In the handling of containers and transfer from ship to shore and vice-versa, the twistlocks that fasten containers together and secure the stacks, need to be removed from and placed in the corner castings (from now on referred to as CC’s) of the shipping containers.

Figure 1  Twistlock used to fasten containers together.


This handling is at the time of writing a manual process, and Siemens is working on several projects to automate this process and work towards fully unmanned port cranes.

For twistlock handling the shipping containers are hanging from a crane and lowered where normally two people (one on each side of the container) remove or place two locks on the bottom corners of the container, so it can be placed and locked on board or on land.

Figure 2  Manual twistlock removal/insertion by stevedores ( 


The automation process of twistlock handling on port cranes is a complex one. While containers and their corner castings are fairly standardized, there are lots of different twistlock types that look and operate differently. Apart from that, because the container hangs from tethers, it is not perfectly still, but swings a bit from side to side, both in transversal and longitudinal direction. This adds complexity to the automation of twistlock handling since the robot must take the sway in account as well.

The swing of a container is not always the same, and cannot be easily predicted. Because of this, live tracking is necessary, and should be done accurately and confidently.

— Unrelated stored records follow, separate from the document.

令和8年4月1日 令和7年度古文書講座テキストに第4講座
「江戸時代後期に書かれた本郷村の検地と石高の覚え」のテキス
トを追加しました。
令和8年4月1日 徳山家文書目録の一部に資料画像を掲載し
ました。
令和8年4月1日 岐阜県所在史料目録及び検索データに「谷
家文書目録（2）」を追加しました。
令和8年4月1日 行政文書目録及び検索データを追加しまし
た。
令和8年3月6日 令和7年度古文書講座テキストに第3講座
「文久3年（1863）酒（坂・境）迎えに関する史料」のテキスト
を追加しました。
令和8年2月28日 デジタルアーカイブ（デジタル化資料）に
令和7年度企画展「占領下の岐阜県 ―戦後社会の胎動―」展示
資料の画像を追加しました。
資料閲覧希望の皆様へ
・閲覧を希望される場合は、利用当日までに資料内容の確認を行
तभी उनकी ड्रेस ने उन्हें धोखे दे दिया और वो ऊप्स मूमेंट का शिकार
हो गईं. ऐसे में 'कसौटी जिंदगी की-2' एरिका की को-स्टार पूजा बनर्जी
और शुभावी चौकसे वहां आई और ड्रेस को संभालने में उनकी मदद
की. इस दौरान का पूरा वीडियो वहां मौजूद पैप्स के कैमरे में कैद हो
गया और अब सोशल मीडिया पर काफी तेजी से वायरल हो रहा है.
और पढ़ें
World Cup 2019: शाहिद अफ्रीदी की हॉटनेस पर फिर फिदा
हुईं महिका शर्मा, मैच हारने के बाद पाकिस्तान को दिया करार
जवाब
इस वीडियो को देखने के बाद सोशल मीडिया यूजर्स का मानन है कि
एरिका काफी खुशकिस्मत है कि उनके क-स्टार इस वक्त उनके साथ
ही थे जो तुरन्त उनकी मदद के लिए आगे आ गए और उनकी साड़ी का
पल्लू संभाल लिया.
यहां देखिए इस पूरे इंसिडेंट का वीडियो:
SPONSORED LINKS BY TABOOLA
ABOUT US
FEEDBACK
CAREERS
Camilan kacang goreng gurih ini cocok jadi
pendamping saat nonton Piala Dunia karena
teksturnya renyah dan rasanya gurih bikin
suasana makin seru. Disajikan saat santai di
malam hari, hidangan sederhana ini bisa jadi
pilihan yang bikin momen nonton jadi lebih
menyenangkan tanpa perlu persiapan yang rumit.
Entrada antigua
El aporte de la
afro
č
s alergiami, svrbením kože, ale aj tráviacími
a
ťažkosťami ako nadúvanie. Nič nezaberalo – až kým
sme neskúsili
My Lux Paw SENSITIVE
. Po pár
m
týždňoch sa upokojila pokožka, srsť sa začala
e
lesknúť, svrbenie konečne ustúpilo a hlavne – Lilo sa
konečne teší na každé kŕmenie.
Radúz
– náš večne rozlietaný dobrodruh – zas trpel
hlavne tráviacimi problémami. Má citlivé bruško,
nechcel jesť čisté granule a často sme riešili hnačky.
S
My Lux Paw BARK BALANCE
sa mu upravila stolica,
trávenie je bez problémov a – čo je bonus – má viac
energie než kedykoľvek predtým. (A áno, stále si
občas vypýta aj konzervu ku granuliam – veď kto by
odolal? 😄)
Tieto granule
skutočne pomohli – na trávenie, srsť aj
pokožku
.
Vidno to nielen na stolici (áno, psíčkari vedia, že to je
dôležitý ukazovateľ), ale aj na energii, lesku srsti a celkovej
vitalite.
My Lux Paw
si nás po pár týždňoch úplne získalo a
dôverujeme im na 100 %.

The envisioned solution to the problem of swinging containers is the tracking of these movements to have the robot move along and compensate ensuring that it doesn’t become an issue when aiming to place or remove a lock. This proof of concept was developed in simulations only, without the physical robot or real moving containers. However, with the use of a CC and a RGB – depth camera (Intel Realsense D435), it was possible to experiment with an imitated sway of a container.

Machine learning recognition

In order to have the robot follow the movements of CC’s and not other objects, the CC should be recognized as such. Because the CC will be followed outside on the docks the recognition has to be very robust and work in various weather conditions. The best and most reliable way to do that is by applying machine learning.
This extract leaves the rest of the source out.